El tentador se nos acerca con el supuesto de que Cristo ha trasladado su sitial de honor y poder a alguna región desconocida, y que los hombres ya no necesitan molestarse por más tiempo en exaltar su carácter y obedecer su ley. Añade que cada ser humano ha de ser su propia ley. Estos sofismas exaltan al yo y reducen a Dios a la nada. Destruyen el freno y las restricciones morales de la familia humana, y debilitan más y más la represión del vicio. El mundo no ama ni teme a Dios. Y quienes no temen ni aman a Dios pronto pierden el sentimiento del deber para con el prójimo. Están sin Dios y sin esperanza en el mundo.
En grave riesgo se hallan los instructores que no incorporan la palabra de Dios en la obra de su vida, pues no tienen un conocimiento salvador ni de Dios ni de Cristo. Quienes no viven la verdad son los más propensos a inventar sofismas para ocupar el tiempo y absorber la atención que debieran dedicarse al estudio de la Palabra de Dios. Es para nosotros una terrible equivocación desdeñar el estudio de la Biblia para investigar teorías extraviadoras, y apartar la mente de las palabras de Cristo para dirigirla a falacias de invención humana.

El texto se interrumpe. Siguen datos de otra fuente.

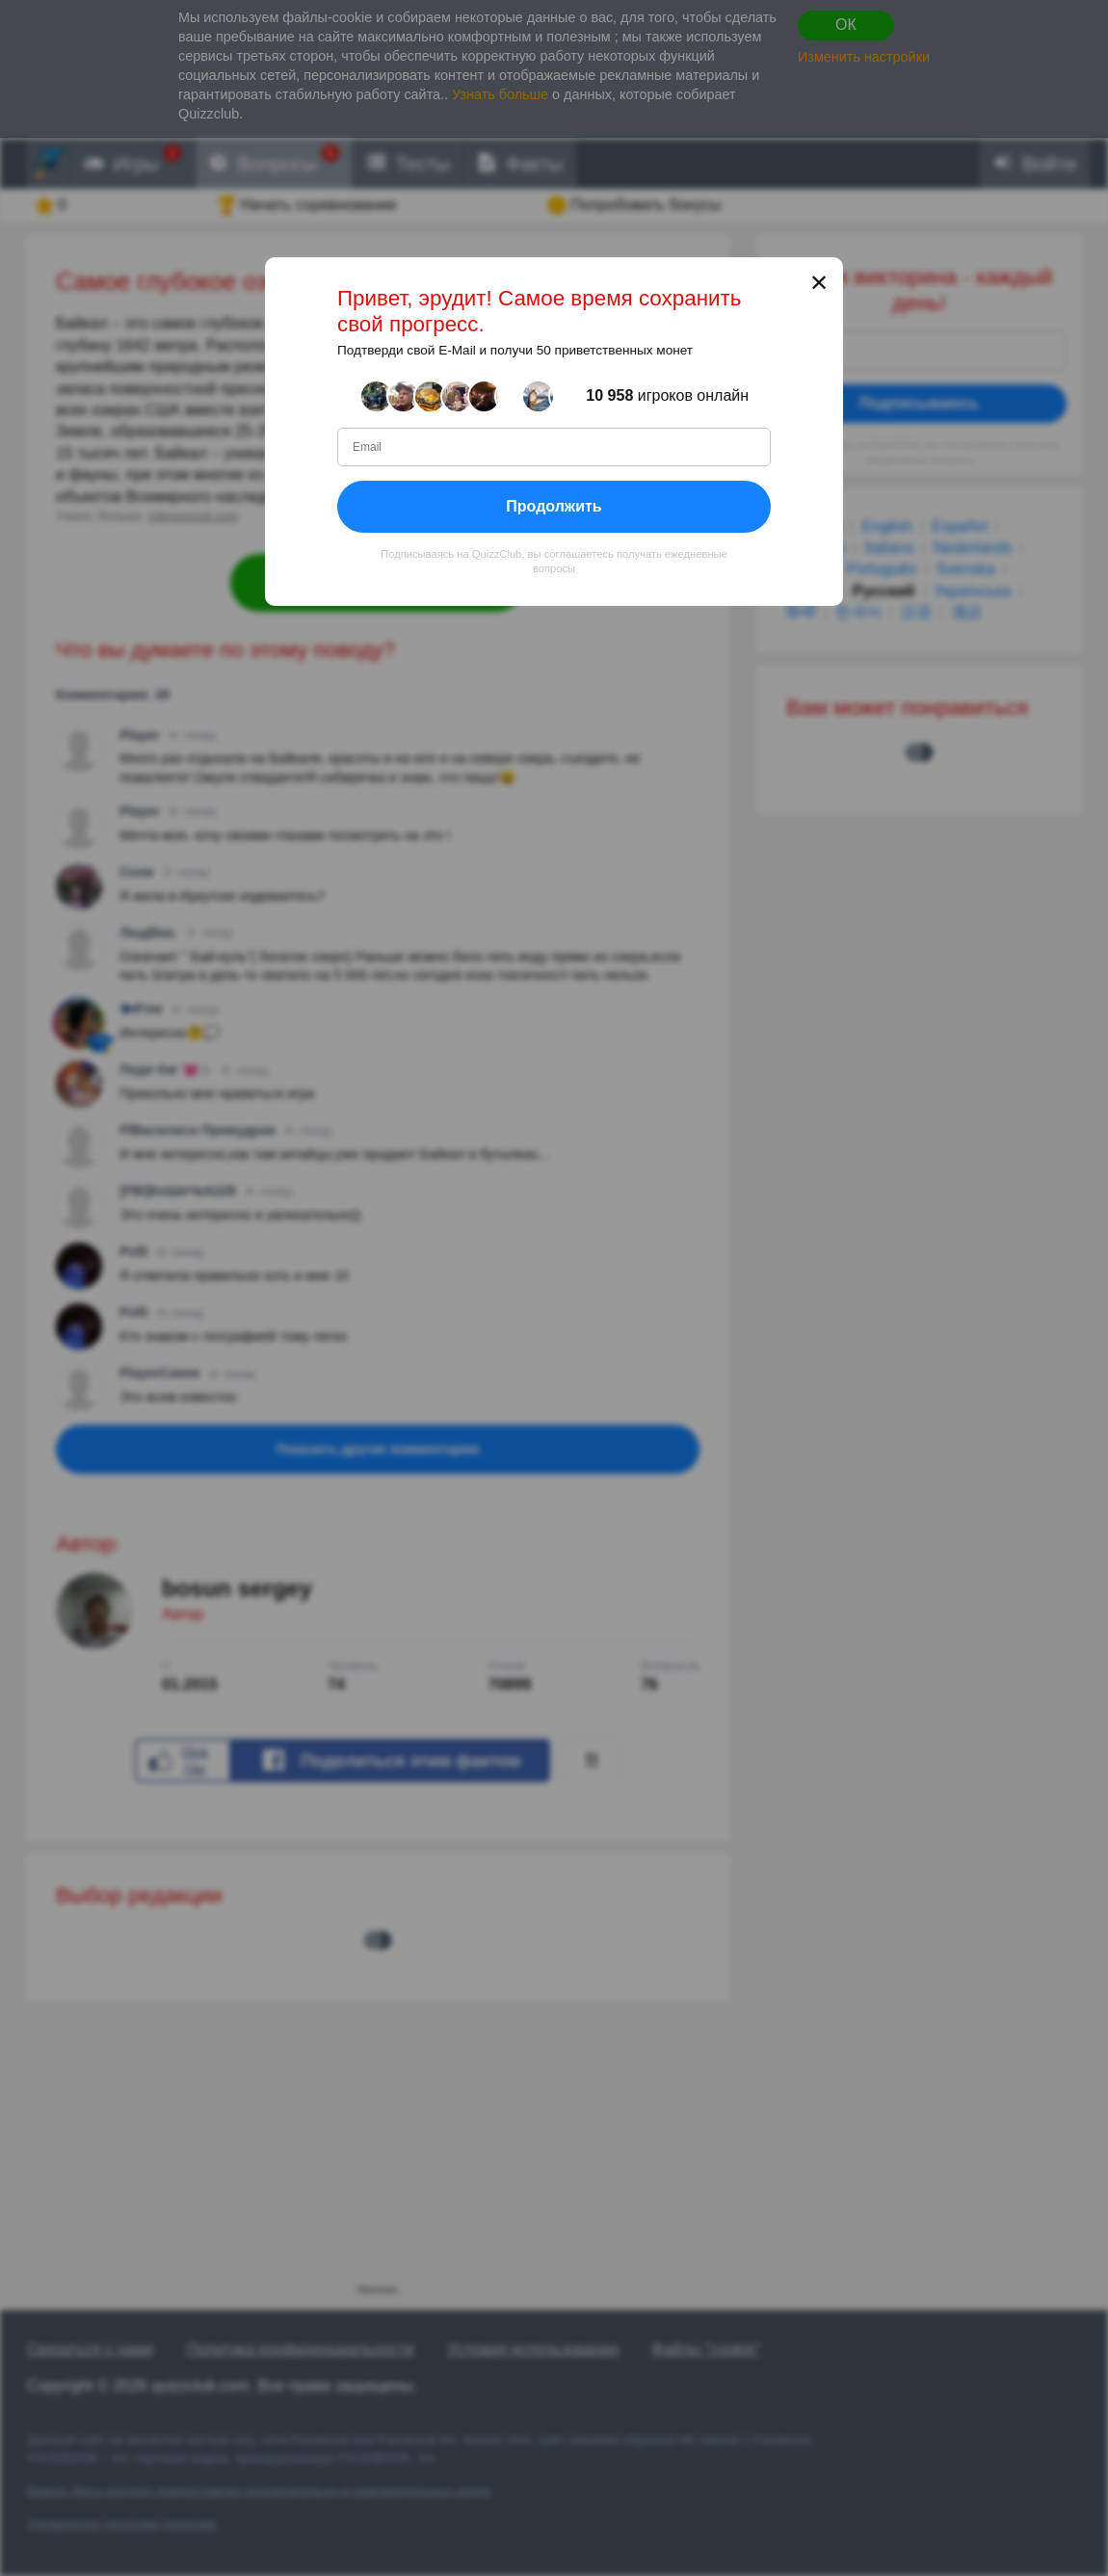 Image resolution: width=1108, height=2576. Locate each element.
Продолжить (553, 506)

No necesitamos enseñanzas imaginarias respecto a la personalidad de Dios. Lo que Dios quiere que conozcamos de él está revelado en su Palabra y en sus obras. Las bellezas de la naturaleza denotan su carácter y su poder como Creador. Ellas son el don que hizo al género humano para manifestar su poder y demostrar que él es un Dios de amor. Pero nadie está autorizado a decir que Dios en persona reside en una flor, en una hoja o en un árbol. Estas cosas son obra de Dios y revelan su amor a la humanidad.
Cristo es la perfecta revelación de Dios. Quienes deseen conocer a Dios han de estudiar la obra y enseñanzas de Cristo. A quienes lo reciban y crean en él, les da poder de llegar a ser hijos de Dios.